- _Work instructions_
Reproduce every record below, character by character.

- _Exercise data_
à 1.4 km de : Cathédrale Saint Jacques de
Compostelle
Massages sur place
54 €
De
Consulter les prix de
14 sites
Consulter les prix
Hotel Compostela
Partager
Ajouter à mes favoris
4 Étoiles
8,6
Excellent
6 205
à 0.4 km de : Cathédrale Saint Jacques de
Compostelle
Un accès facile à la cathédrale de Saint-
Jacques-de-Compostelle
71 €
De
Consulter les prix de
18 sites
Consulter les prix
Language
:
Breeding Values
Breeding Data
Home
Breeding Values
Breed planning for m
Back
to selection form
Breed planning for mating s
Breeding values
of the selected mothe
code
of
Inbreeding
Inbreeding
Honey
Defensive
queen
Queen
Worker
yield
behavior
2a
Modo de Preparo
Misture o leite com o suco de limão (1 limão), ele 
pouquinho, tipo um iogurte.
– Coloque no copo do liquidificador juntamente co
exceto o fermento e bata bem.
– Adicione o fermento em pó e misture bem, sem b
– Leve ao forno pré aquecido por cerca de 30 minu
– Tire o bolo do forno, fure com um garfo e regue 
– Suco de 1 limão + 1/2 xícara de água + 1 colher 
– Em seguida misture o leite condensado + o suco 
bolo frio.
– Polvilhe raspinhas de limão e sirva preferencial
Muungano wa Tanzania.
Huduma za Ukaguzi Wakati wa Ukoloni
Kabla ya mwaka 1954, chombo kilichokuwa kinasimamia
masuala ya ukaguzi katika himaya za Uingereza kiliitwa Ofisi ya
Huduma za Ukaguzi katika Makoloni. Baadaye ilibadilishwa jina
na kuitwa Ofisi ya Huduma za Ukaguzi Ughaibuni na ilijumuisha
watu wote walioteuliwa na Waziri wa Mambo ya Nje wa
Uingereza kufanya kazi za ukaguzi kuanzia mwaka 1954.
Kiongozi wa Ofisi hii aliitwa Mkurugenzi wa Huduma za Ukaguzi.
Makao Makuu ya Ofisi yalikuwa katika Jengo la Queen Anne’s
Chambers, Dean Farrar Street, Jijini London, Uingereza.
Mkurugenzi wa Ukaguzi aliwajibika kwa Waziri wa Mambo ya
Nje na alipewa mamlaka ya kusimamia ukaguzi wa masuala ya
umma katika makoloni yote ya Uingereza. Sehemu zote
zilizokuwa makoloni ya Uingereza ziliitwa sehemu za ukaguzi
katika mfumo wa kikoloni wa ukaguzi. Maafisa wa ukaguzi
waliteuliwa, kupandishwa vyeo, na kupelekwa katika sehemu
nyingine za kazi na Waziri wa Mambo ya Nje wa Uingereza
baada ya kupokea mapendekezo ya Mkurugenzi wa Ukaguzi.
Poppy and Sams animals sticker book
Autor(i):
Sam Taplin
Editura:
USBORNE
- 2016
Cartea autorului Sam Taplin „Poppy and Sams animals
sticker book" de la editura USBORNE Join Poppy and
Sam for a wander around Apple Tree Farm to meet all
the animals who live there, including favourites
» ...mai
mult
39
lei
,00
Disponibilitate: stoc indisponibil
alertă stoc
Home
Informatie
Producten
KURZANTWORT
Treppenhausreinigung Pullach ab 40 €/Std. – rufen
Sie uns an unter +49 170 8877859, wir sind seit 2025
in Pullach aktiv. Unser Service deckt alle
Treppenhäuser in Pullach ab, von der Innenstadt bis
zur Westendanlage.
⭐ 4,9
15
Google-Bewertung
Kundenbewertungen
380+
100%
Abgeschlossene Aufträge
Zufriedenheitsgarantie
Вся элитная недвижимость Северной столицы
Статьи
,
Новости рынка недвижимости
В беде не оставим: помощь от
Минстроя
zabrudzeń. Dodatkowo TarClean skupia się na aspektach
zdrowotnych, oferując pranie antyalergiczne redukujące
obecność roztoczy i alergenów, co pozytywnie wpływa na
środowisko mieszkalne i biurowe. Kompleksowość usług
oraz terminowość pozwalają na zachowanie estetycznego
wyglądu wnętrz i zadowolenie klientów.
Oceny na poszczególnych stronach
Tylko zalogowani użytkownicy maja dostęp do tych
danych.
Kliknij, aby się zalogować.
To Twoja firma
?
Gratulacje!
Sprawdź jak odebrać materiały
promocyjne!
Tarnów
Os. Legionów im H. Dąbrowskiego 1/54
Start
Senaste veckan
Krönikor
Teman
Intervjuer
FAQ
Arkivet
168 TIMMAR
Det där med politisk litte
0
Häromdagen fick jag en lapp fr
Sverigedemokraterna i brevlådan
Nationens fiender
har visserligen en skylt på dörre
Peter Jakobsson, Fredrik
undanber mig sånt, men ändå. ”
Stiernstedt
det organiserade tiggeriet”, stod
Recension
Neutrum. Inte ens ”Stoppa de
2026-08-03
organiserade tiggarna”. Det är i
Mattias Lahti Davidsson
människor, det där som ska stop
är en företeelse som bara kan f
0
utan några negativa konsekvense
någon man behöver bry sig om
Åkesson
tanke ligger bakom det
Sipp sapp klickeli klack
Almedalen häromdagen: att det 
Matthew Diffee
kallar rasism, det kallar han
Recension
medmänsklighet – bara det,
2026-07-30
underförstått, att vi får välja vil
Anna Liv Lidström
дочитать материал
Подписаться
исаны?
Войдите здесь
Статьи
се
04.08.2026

- _Exercise answer_
à 1.4 km de : Cathédrale Saint Jacques de
Compostelle
Massages sur place
54 €
De
Consulter les prix de
14 sites
Consulter les prix
Hotel Compostela
Partager
Ajouter à mes favoris
4 Étoiles
8,6
Excellent
6 205
à 0.4 km de : Cathédrale Saint Jacques de
Compostelle
Un accès facile à la cathédrale de Saint-
Jacques-de-Compostelle
71 €
De
Consulter les prix de
18 sites
Consulter les prix
Language
:
Breeding Values
Breeding Data
Home
Breeding Values
Breed planning for m
Back
to selection form
Breed planning for mating s
Breeding values
of the selected mothe
code
of
Inbreeding
Inbreeding
Honey
Defensive
queen
Queen
Worker
yield
behavior
2a
Modo de Preparo
Misture o leite com o suco de limão (1 limão), ele 
pouquinho, tipo um iogurte.
– Coloque no copo do liquidificador juntamente co
exceto o fermento e bata bem.
– Adicione o fermento em pó e misture bem, sem b
– Leve ao forno pré aquecido por cerca de 30 minu
– Tire o bolo do forno, fure com um garfo e regue 
– Suco de 1 limão + 1/2 xícara de água + 1 colher 
– Em seguida misture o leite condensado + o suco 
bolo frio.
– Polvilhe raspinhas de limão e sirva preferencial
Muungano wa Tanzania.
Huduma za Ukaguzi Wakati wa Ukoloni
Kabla ya mwaka 1954, chombo kilichokuwa kinasimamia
masuala ya ukaguzi katika himaya za Uingereza kiliitwa Ofisi ya
Huduma za Ukaguzi katika Makoloni. Baadaye ilibadilishwa jina
na kuitwa Ofisi ya Huduma za Ukaguzi Ughaibuni na ilijumuisha
watu wote walioteuliwa na Waziri wa Mambo ya Nje wa
Uingereza kufanya kazi za ukaguzi kuanzia mwaka 1954.
Kiongozi wa Ofisi hii aliitwa Mkurugenzi wa Huduma za Ukaguzi.
Makao Makuu ya Ofisi yalikuwa katika Jengo la Queen Anne’s
Chambers, Dean Farrar Street, Jijini London, Uingereza.
Mkurugenzi wa Ukaguzi aliwajibika kwa Waziri wa Mambo ya
Nje na alipewa mamlaka ya kusimamia ukaguzi wa masuala ya
umma katika makoloni yote ya Uingereza. Sehemu zote
zilizokuwa makoloni ya Uingereza ziliitwa sehemu za ukaguzi
katika mfumo wa kikoloni wa ukaguzi. Maafisa wa ukaguzi
waliteuliwa, kupandishwa vyeo, na kupelekwa katika sehemu
nyingine za kazi na Waziri wa Mambo ya Nje wa Uingereza
baada ya kupokea mapendekezo ya Mkurugenzi wa Ukaguzi.
Poppy and Sams animals sticker book
Autor(i):
Sam Taplin
Editura:
USBORNE
- 2016
Cartea autorului Sam Taplin „Poppy and Sams animals
sticker book" de la editura USBORNE Join Poppy and
Sam for a wander around Apple Tree Farm to meet all
the animals who live there, including favourites
» ...mai
mult
39
lei
,00
Disponibilitate: stoc indisponibil
alertă stoc
Home
Informatie
Producten
KURZANTWORT
Treppenhausreinigung Pullach ab 40 €/Std. – rufen
Sie uns an unter +49 170 8877859, wir sind seit 2025
in Pullach aktiv. Unser Service deckt alle
Treppenhäuser in Pullach ab, von der Innenstadt bis
zur Westendanlage.
⭐ 4,9
15
Google-Bewertung
Kundenbewertungen
380+
100%
Abgeschlossene Aufträge
Zufriedenheitsgarantie
Вся элитная недвижимость Северной столицы
Статьи
,
Новости рынка недвижимости
В беде не оставим: помощь от
Минстроя
zabrudzeń. Dodatkowo TarClean skupia się na aspektach
zdrowotnych, oferując pranie antyalergiczne redukujące
obecność roztoczy i alergenów, co pozytywnie wpływa na
środowisko mieszkalne i biurowe. Kompleksowość usług
oraz terminowość pozwalają na zachowanie estetycznego
wyglądu wnętrz i zadowolenie klientów.
Oceny na poszczególnych stronach
Tylko zalogowani użytkownicy maja dostęp do tych
danych.
Kliknij, aby się zalogować.
To Twoja firma
?
Gratulacje!
Sprawdź jak odebrać materiały
promocyjne!
Tarnów
Os. Legionów im H. Dąbrowskiego 1/54
Start
Senaste veckan
Krönikor
Teman
Intervjuer
FAQ
Arkivet
168 TIMMAR
Det där med politisk litte
0
Häromdagen fick jag en lapp fr
Sverigedemokraterna i brevlådan
Nationens fiender
har visserligen en skylt på dörre
Peter Jakobsson, Fredrik
undanber mig sånt, men ändå. ”
Stiernstedt
det organiserade tiggeriet”, stod
Recension
Neutrum. Inte ens ”Stoppa de
2026-08-03
organiserade tiggarna”. Det är i
Mattias Lahti Davidsson
människor, det där som ska stop
är en företeelse som bara kan f
0
utan några negativa konsekvense
någon man behöver bry sig om
Åkesson
tanke ligger bakom det
Sipp sapp klickeli klack
Almedalen häromdagen: att det 
Matthew Diffee
kallar rasism, det kallar han
Recension
medmänsklighet – bara det,
2026-07-30
underförstått, att vi får välja vil
Anna Liv Lidström
дочитать материал
Подписаться
исаны?
Войдите здесь
Статьи
се
04.08.2026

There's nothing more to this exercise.